# Do you have a strategy?



## jenikinz (Dec 10, 2017)

Do you have a strategy when playing?  If so, I would like to hear it, and maybe get some ideas.

Right now I am working on getting at least 2 of each type of animal in my camp by essence type, and 2 of each type by steel, cotton, and wood, and 1 of each for preserves and paper.  I am almost there. 

I have ended up unbalanced with supplies.  I am not sure if this is the best way to go, but I know right now I never have enough cotton, and I didn't have any cotton giving animals in my camp until the other day.
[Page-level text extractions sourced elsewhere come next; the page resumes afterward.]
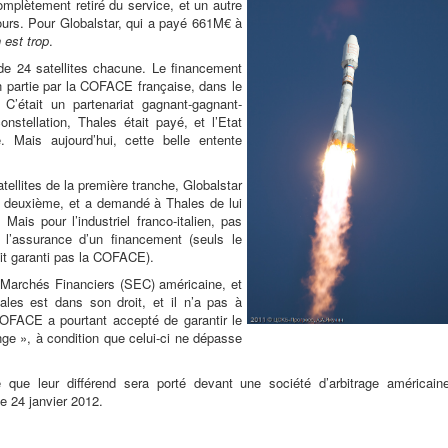
complètement retiré du service, et un autre
cours. Pour Globalstar, qui a payé 661M€ à
 est trop
.
de 24 satellites chacune. Le financement
n partie par la COFACE française, dans le
C’était un partenariat gagnant-gagnant-
nstellation, Thales était payé, et l’Etat
e. Mais aujourd’hui, cette belle entente
ellites de la première tranche, Globalstar
a deuxième, et a demandé à Thales de lui
 Mais pour l’industriel franco-italien, pas
 l’assurance d’un financement (seuls le
ait garanti pas la COFACE).
es Marchés Financiers (SEC) américaine, et
ales est dans son droit, et il n’a pas à
OFACE a pourtant accepté de garantir le
nge », à condition que celui-ci ne dépasse
que leur différend sera porté devant une société d’arbitrage américaine
e 24 janvier 2012.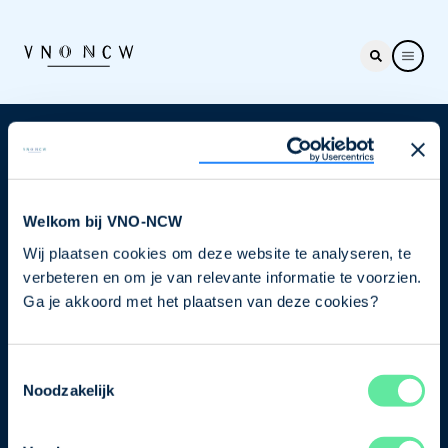
Nieuwsbrief
Elke week hét nieuws dat ondernemers raakt. Schrijf
je nu in voor de VNO-NCW nieuwsbrief.
Welkom bij VNO-NCW
Wij plaatsen cookies om deze website te analyseren, te
Schrijf je in
verbeteren en om je van relevante informatie te voorzien.
Ga je akkoord met het plaatsen van deze cookies?
Direct naar
Toestemmingsselectie
Ons verhaal
Noodzakelijk
Contact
I am working on getting another one in now (I just have to wait for the kiddie bed to be complete)

I am also working on upgrading all the tents for each essence type, because there are some animals I have maxed out and the hearts are being wasted every time I do them a favor.  

I wish I had paid more attention to these things at the beginning, rather than placing animals by preference, and wasting leaf tickets on some of the things I used them on.  I should have focused on storage space and crafting amenities rather than furniture just to get the specific animal I wanted in my camp.  That stuff could have come later.

So now I am focusing on getting things upgraded so I don't waste any more hearts and can max out the animals friendship.


----------



## shayx (Dec 10, 2017)

So here's my experience based on my 57 levels of play-time:

1. Prioritize animals that give the following items in this order: Wallpaper, Preservatives, Cotton, Wood, Steel. Currently, I have every item that is craftable, and I am constantly selling off steel, wood, and cotton.  In the beginning, I had a scatter-shot approach to having animals in my camp, and the result was me maxing out steel before everything else.  If you play often enough, hosting the animals that give the rarer items is worth it. Go here for a list of who gives what.  As you can see by this list, the wallpaper and preservatives are only given by a very few amount of people, and while they are requested less, they are still the crafting items I struggled to get enough of.

2. Max tents first.  It is the most important thing in the game if you want to continue to advance your animals.  Make sure you're not focusing on any one specific tent-type and leaving the other types behind.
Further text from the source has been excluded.